Cross-Channel ferry company P&O made a shocking announcement on Thursday - 800 of its UK staff have been dismissed with immediate effect. But the company's French employees are apparently not affected.

Why did P&O ferries axe UK jobs but keep its French workers?
Photo by Glyn KIRK / AFP

What’s happening?

All sailings from P&O Ferries are suspended for the next few days after a shock announcement on Thursday.

The company’s 800 UK staff were called back to port and then told via a video announcement that they were out of a job, effective immediately. UK media has reported that the company is instead bringing in Colombian staff to crew the ships, in an apparent money-saving exercise.

But as a cross-Channel company, P&O also has a significant contingent of French staff.

On Thursday French media reported staff representatives in France as saying they were not affected by the announcement.

So what next?

P&O Ferries says that its business is “not viable in its current form” and that it made a £100million loss last year.

Like many travel firms, it has been badly hit by the pandemic. Even after lockdowns were lifted, travel restrictions imposed by both France and the UK have led to a steep drop in cross-Channel traffic.

The company says that in total it employed 3,000 people – including the 800 UK staff who lost their jobs.

The remaining staff are made up of office-based UK roles (the redundancies only affect seafaring staff) and staff in France, Ireland and the Netherlands.

The company said in a statement: “In making this tough decision [to axe the 800 UK jobs] we are securing the future viability of our business which employs an additional 2,200 people and supports billions in trade in and out of the UK. And we are ensuring that we can continue serving our customers in a way that they have demanded from us for many years.”

What about French staff?

The statement from P&O doesn’t mention any further job losses, but it’s clear that the company is in trouble, so it cannot be ruled out.

However, French workers enjoy greater protection than their British colleagues thanks to the Code du Travail (labour code).

The Code du Travail is an enormous doorstep of a document that covers everything from eating lunch at your desk to having sex with a stranger on a business trip – and how bosses can get rid of their workers.

French redundancy

Concerning redundancies, the Code first sets requirements that businesses must fulfil in order to make employees redundant.

If the redundancies are for economic reasons, the company must be able to demonstrate a drop in orders or turnover for a minimum period – for businesses with more than 300 employees, the loss must be over four consecutive quarters.
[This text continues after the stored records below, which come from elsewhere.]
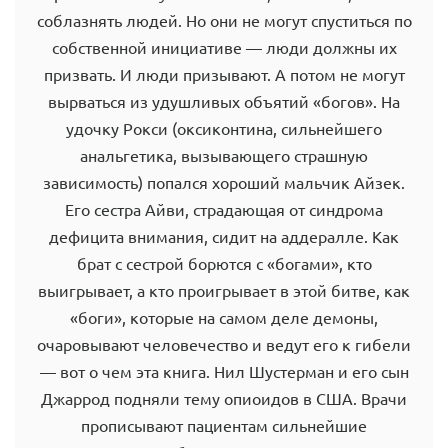
соблазнять людей. Но они не могут спуститься по
собственной инициативе — люди должны их
призвать. И люди призывают. А потом не могут
вырваться из удушливых объятий «богов». На
удочку Рокси (оксиконтина, сильнейшего
анальгетика, вызывающего страшную
зависимость) попался хороший мальчик Айзек.
Его сестра Айви, страдающая от синдрома
дефицита внимания, сидит на аддералле. Как
брат с сестрой борются с «богами», кто
выигрывает, а кто проигрывает в этой битве, как
«боги», которые на самом деле демоны,
очаровывают человечество и ведут его к гибели
— вот о чем эта книга. Нил Шустерман и его сын
Джаррод подняли тему опиоидов в США. Врачи
прописывают пациентам сильнейшие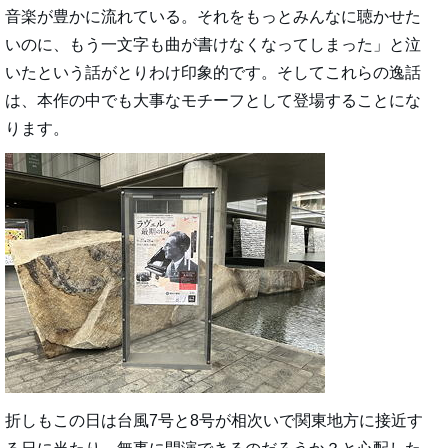
音楽が豊かに流れている。それをもっとみんなに聴かせた
いのに、もう一文字も曲が書けなくなってしまった」と泣
いたという話がとりわけ印象的です。そしてこれらの逸話
は、本作の中でも大事なモチーフとして登場することにな
ります。
折しもこの日は台風7号と8号が相次いで関東地方に接近す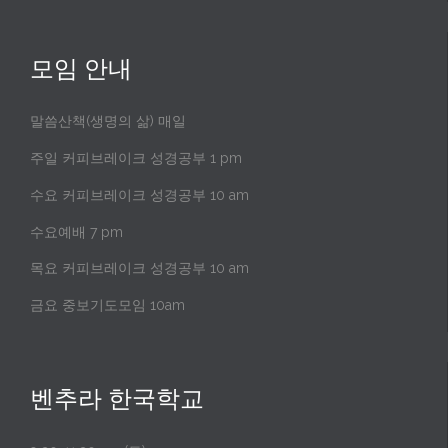
모임 안내
말씀산책(생명의 삶) 매일
주일 커피브레이크 성경공부 1 pm
수요 커피브레이크 성경공부 10 am
수요예배 7 pm
목요 커피브레이크 성경공부 10 am
금요 중보기도모임 10am
벤추라 한국학교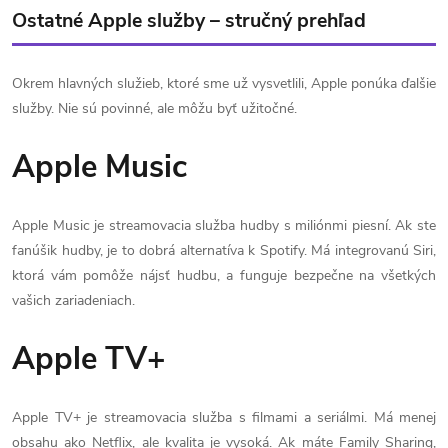
Ostatné Apple služby – stručný prehľad
Okrem hlavných služieb, ktoré sme už vysvetlili, Apple ponúka ďalšie
služby. Nie sú povinné, ale môžu byť užitočné.
Apple Music
Apple Music je streamovacia služba hudby s miliónmi piesní. Ak ste
fanúšik hudby, je to dobrá alternatíva k Spotify. Má integrovanú Siri,
ktorá vám pomôže nájsť hudbu, a funguje bezpečne na všetkých
vašich zariadeniach.
Apple TV+
Apple TV+ je streamovacia služba s filmami a seriálmi. Má menej
obsahu ako Netflix, ale kvalita je vysoká. Ak máte Family Sharing,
The company must then select employees for redundancy, and must take into account factors like seniority and family burden. Once selected, the company must then demonstrate that it has looked for a different position within the company for the employee – this is important because if this step is not followed then the employee can claim unfair dismissal.

If the company has an employee representative group or unions, these too must be involved in the process. Where large numbers of employees are being made redundant, local political representatives would probably also be involved.

If the company has a convention collectif (collective agreement) which most large companies do, this may also cover the process around redundancies.

The company must then follow a strict process which includes calling a meeting with five days’ notice, offering retraining programmes then sending written notification of redundancy with at least seven days’ notice.

P&O’s practice of calling a same-day meeting and then telling employees via video that they were immediately out of work clearly meets none of the conditions for process.

What a company does next is also important – if employees are made redundant on the grounds of economic difficulty, but then new workers are quickly hired to fill the same roles, the original employee may have a case for unfair dismissal.

If the dismissal is found to be unfair by the Labour Court then the employee is entitled to damages – there is no legal maximum for these damages.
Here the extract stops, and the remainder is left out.